*** Opening of Supplied data ***
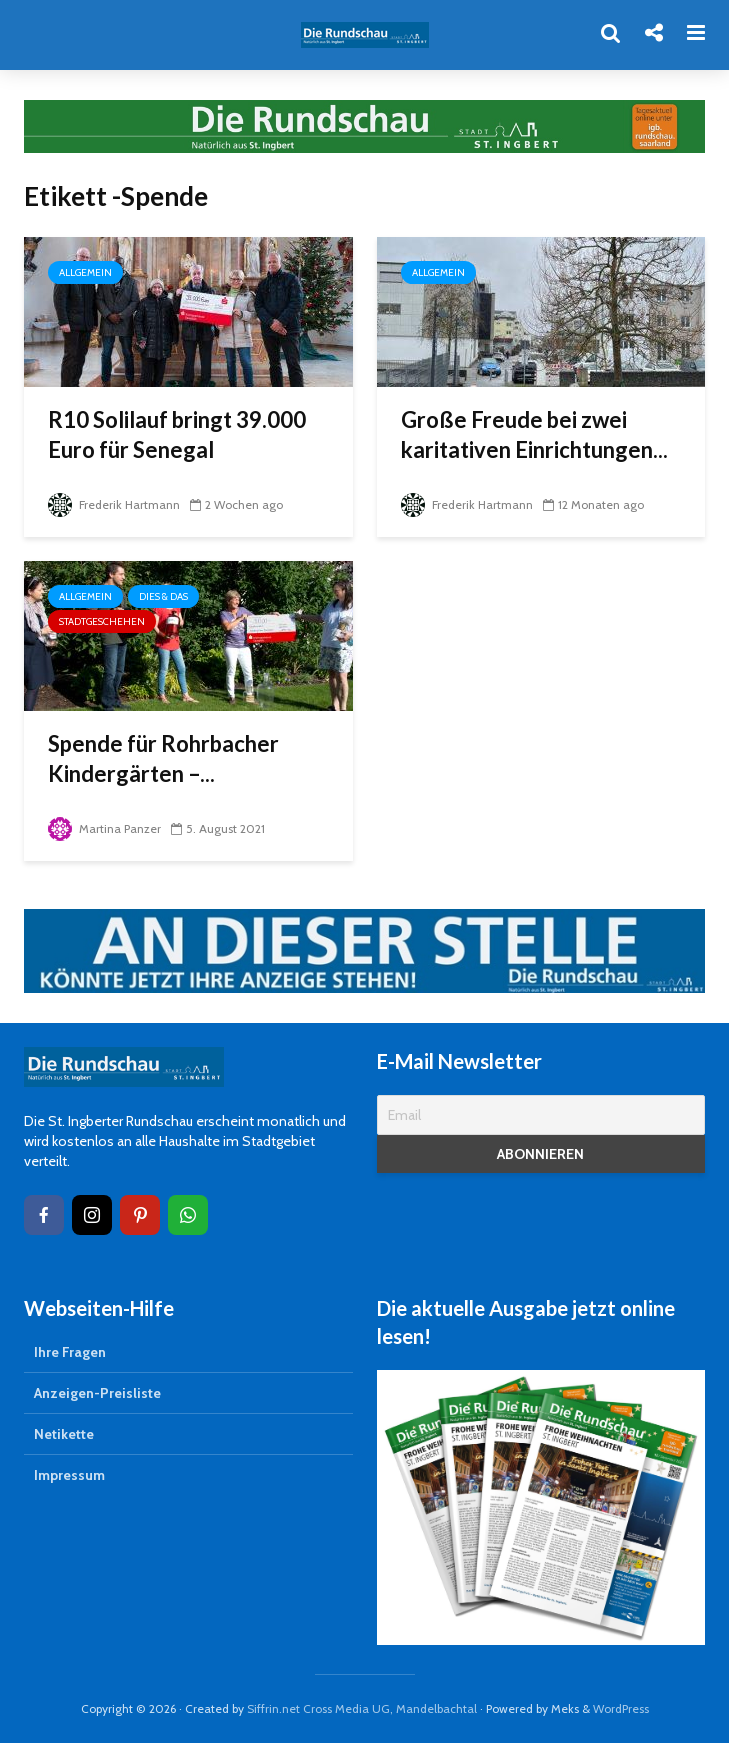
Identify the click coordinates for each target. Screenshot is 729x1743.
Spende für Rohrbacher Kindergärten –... (163, 758)
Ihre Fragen (70, 1352)
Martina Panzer (104, 828)
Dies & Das (163, 596)
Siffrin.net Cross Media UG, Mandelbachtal (362, 1708)
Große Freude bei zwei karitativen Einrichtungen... (534, 434)
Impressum (69, 1475)
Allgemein (85, 272)
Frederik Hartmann (114, 504)
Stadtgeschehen (102, 621)
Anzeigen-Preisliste (97, 1393)
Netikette (64, 1434)
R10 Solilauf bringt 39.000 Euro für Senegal (177, 434)
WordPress (621, 1708)
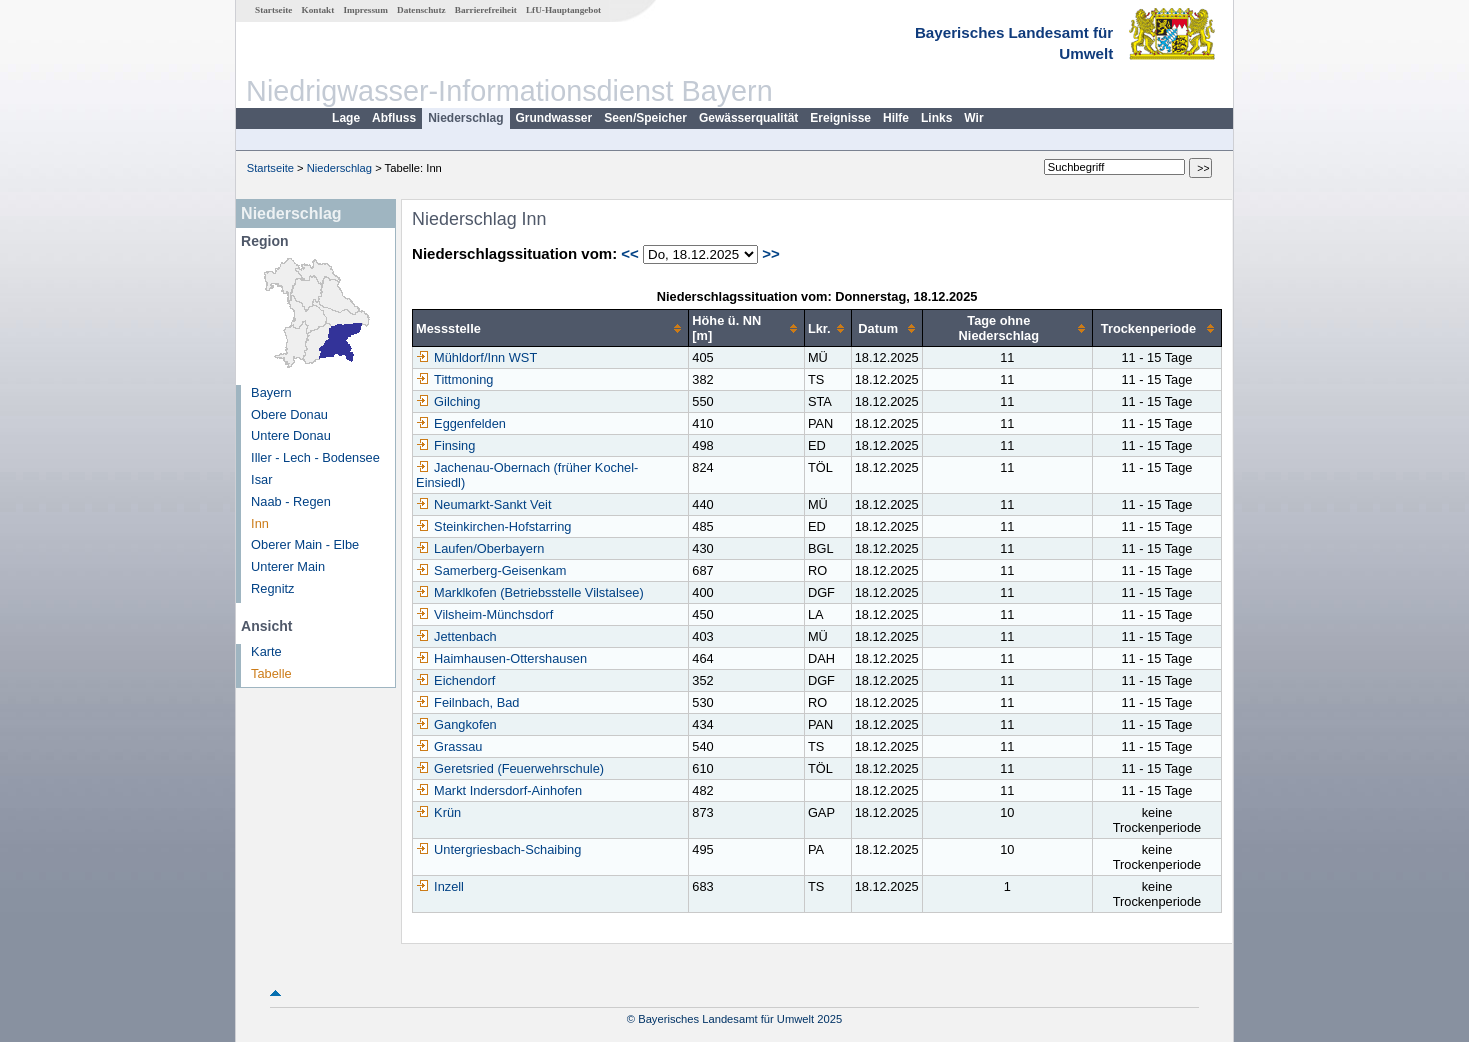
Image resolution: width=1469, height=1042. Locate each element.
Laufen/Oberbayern (480, 548)
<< (630, 253)
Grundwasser (554, 118)
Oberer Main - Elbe (305, 544)
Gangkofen (456, 724)
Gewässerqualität (748, 118)
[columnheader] (551, 328)
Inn (260, 523)
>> (771, 253)
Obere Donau (289, 414)
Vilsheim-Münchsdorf (484, 614)
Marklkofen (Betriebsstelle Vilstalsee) (530, 592)
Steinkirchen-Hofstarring (493, 526)
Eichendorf (455, 680)
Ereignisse (840, 118)
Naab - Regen (291, 501)
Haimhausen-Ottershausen (501, 658)
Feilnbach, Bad (467, 702)
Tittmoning (454, 379)
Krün (438, 812)
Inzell (440, 886)
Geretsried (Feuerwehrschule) (510, 768)
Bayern (271, 392)
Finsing (445, 445)
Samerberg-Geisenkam (491, 570)
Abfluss (394, 118)
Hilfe (896, 118)
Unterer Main (288, 566)
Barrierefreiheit (486, 10)
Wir (973, 118)
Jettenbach (456, 636)
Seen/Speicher (645, 118)
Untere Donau (291, 435)
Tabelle (271, 673)
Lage (346, 118)
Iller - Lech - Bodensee (315, 457)
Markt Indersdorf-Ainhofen (499, 790)
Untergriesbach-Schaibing (498, 849)
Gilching (448, 401)
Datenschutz (421, 10)
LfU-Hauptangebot (563, 10)
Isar (261, 479)
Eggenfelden (461, 423)
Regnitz (272, 588)
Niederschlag (465, 118)
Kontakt (318, 10)
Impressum (366, 10)
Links (936, 118)
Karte (266, 651)
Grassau (449, 746)
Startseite (273, 10)
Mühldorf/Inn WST (476, 357)
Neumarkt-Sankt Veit (483, 504)
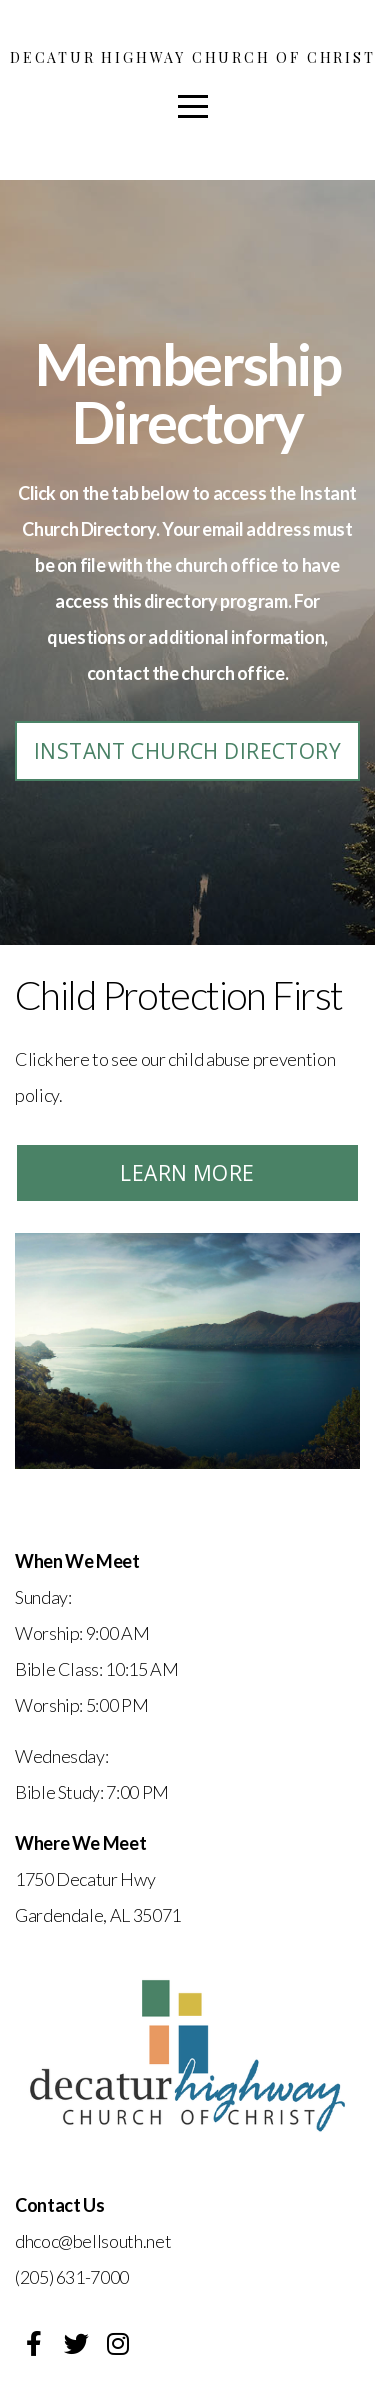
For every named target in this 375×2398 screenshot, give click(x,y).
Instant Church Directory (187, 751)
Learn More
*** Close of Supplied data ***
Description of the task:
Your reply should be only the number of lines in the records above that include "each".

Answer for this exercise:
2